What is needed: Among the lines of the records, find all that carry the word "ESPACIO" and copy them.

Dataset:

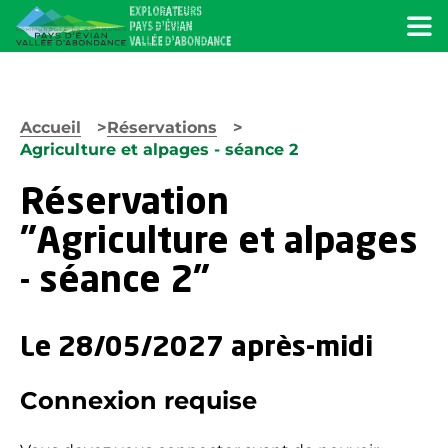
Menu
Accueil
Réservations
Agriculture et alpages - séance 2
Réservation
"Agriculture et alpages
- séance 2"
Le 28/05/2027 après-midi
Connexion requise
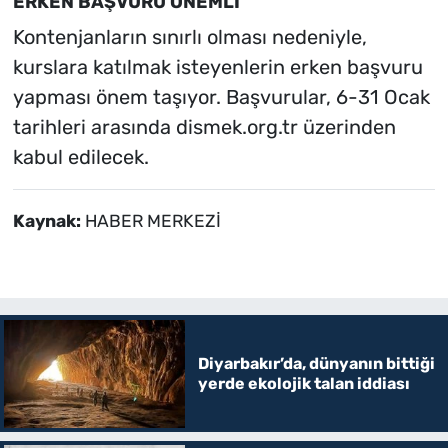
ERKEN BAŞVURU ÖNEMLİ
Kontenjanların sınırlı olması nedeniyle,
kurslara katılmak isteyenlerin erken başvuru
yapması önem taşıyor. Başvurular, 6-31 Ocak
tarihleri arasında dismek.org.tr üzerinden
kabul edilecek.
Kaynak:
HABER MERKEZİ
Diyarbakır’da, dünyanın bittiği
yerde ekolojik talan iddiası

--

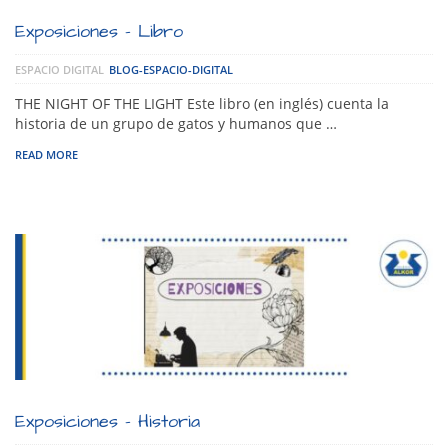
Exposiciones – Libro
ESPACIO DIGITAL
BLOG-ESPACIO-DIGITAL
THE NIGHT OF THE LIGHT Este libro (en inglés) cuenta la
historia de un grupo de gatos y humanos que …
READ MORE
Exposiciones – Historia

Expected output:
ESPACIO DIGITAL
BLOG-ESPACIO-DIGITAL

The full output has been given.